Aim of the exercise:
Quote the records exactly, starting at the first line and stopping after the line with "の出入り口、従業員が利用する食堂から見える中"; skip the pictures.

[Transcribed page contents]
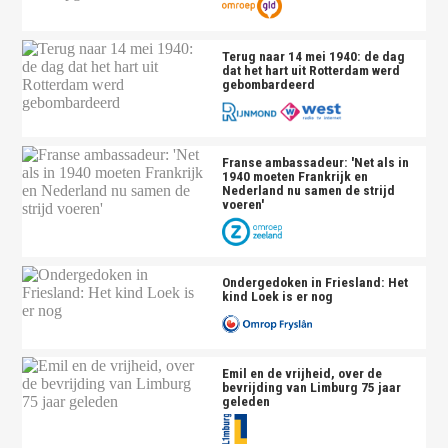
Terug naar 14 mei 1940: de dag
dat het hart uit Rotterdam werd
gebombardeerd
Franse ambassadeur: 'Net als in
1940 moeten Frankrijk en
Nederland nu samen de strijd
voeren'
Ondergedoken in Friesland: Het
kind Loek is er nog
Emil en de vrijheid, over de
bevrijding van Limburg 75 jaar
geleden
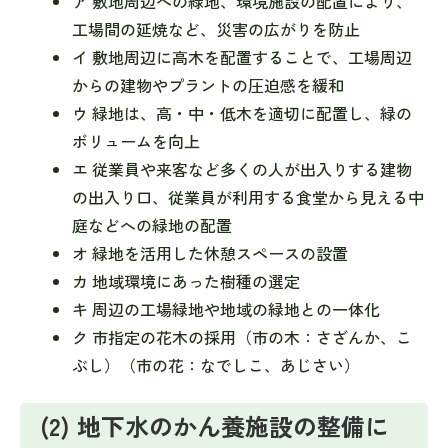
ア 敷地周辺への緑地、環境施設の配置により、
工場間の延焼など、災害の広がりを防止
イ 敷地周辺に高木を配置することで、工場周辺
からの建物やプラントの圧迫感を緩和
ウ 緑地は、高・中・低木を適切に配置し、緑の
ボリュームを向上
エ 従業員や来客など多くの人が出入りする建物
の出入り口、従業員が利用する食堂から見える中
庭などへの緑地の配置
オ 緑地を活用した休憩スペースの設置
カ 地域環境にあった樹種の選定
キ 周辺の工場緑地や地域の緑地との一体化
ク 市指定の花木の採用（市の木：さざんか、こ
ぶし）（市の花：なでしこ、あじさい）
(2) 地下水のかん養施設の整備に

Exercise solution:
Terug naar 14 mei 1940: de dag
dat het hart uit Rotterdam werd
gebombardeerd
Franse ambassadeur: 'Net als in
1940 moeten Frankrijk en
Nederland nu samen de strijd
voeren'
Ondergedoken in Friesland: Het
kind Loek is er nog
Emil en de vrijheid, over de
bevrijding van Limburg 75 jaar
geleden
ア 敷地周辺への緑地、環境施設の配置により、
工場間の延焼など、災害の広がりを防止
イ 敷地周辺に高木を配置することで、工場周辺
からの建物やプラントの圧迫感を緩和
ウ 緑地は、高・中・低木を適切に配置し、緑の
ボリュームを向上
エ 従業員や来客など多くの人が出入りする建物
の出入り口、従業員が利用する食堂から見える中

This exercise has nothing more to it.